Acordaria cedo por muitos dias corridos, e correria, de início para evitar o atraso, depois para observar as ruas e seus ocupantes em menos tempo, por fim de sí mesmo. Acabou deixando de perceber os presentes que recebera nas esquinas, onde alguém sempre o esperava na expectativa de ser visto, sua pressa impedia seus olhos de verem quem o observava - com olhar brilhante e de contemplação. A solidão para ele era como uma aliança matrimonial: conturbada, solícita, única. Sua sensatez serviria de venda para os olhos, a inconstância seria um arco e flecha (envenenada), as incertezas, doces para crianças bobas. Poetizaria. Escreveria semanalmente mais uma página do seu diário, julgaria o que era necessário ou desnecessário como Deus julga quem é digno. Com frieza ouviria declarações de afeto e nada diria a não ser: acontece. Precisava de carinho e dizia sem preconceito, assumia a carência e a importância do tempo.
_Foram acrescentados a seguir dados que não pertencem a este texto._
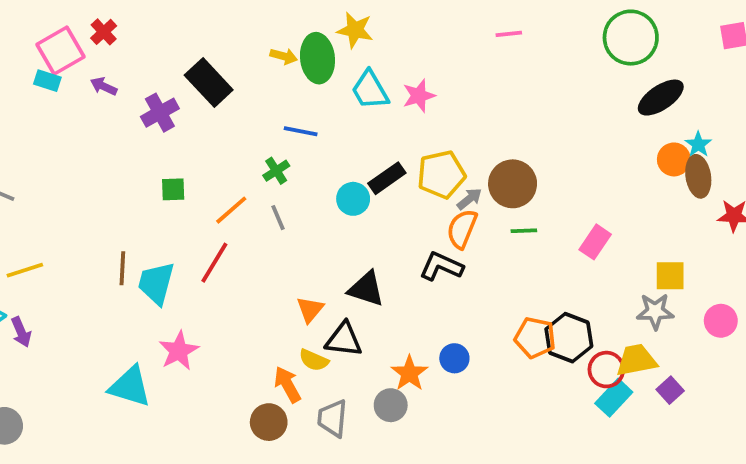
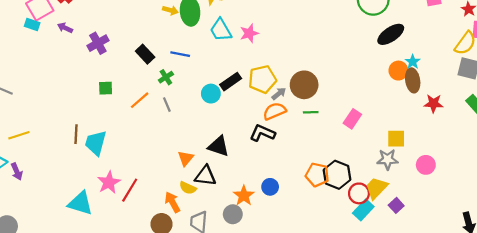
black rectangle: (209, 83) -> (145, 54), moved, size x0.7
orange semicircle: (462, 229) -> (274, 111), turned 45
red line: (214, 263) -> (130, 190), moved
yellow trapezoid: (636, 360) -> (376, 188), turned -35

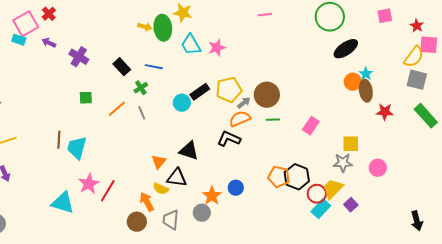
purple cross: (98, 43) -> (79, 57), turned -30

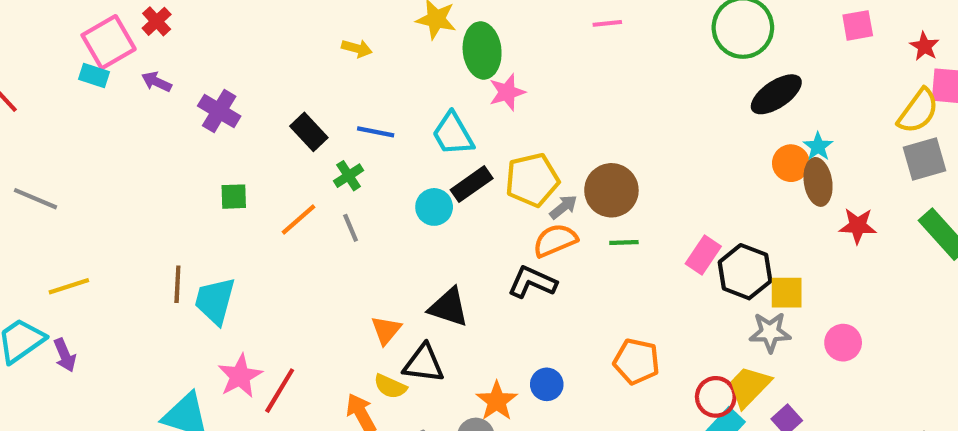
green ellipse: (163, 28) -> (482, 50), moved
cyan trapezoid: (191, 45) -> (453, 134), moved
gray square: (417, 80) -> (924, 159), turned -30
black hexagon: (297, 177) -> (745, 272), moved

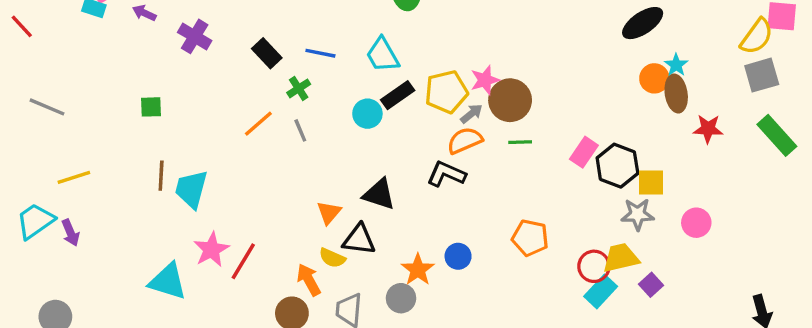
pink star: (507, 92) -> (485, 80), moved
green square: (234, 197) -> (151, 107), moved
yellow trapezoid: (749, 386) -> (621, 258), turned 33

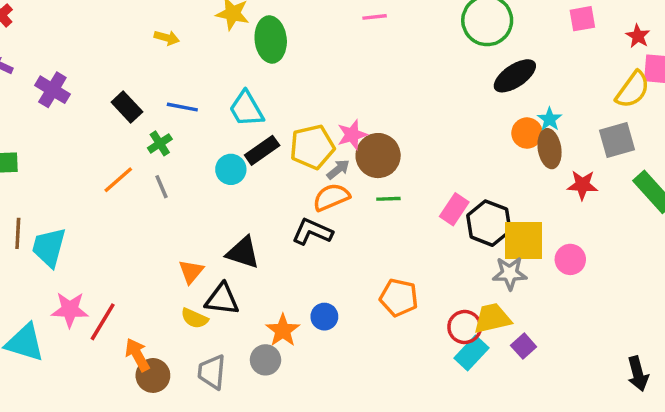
gray square: (762, 75) -> (617, 140), moved
yellow square: (651, 182) -> (524, 240), size x1.5
pink circle: (696, 223) -> (570, 259), moved
pink star: (211, 250) -> (70, 310), turned 30
orange arrow: (309, 280) -> (137, 355), moved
Divertia meio mundo com seu carisma, que só existia onde houvesse mais de duas pessoas. Em seu quarto, era apenas mais um surrado por dentro, lutando por liberdade. Amava personagens do seu próprio espaço cênico e não admitia interferências nos atos. Pierrot. Com autoridade de monarca, definia pontos finais, era contestado com outros pontos, agora continuativos, e nessa briga de direito à pontos, longas reticências seriam abertas, e a história nunca morreria. Não recebia mais o mensageiro por ter destruído sua caixa de correspondência. E passaria dias assim: desejado, amado (embora não acreditasse), sozinho, sem cartas, sem presentes, fugaz.

Ele gostava tanto dessas palavras começadas por in – invisível, inviolável, incompreensível -, que querem dizer o contrário do que deveriam. Ele próprio era inteiro o oposto do que deveria ser. "Caio F. Abreu"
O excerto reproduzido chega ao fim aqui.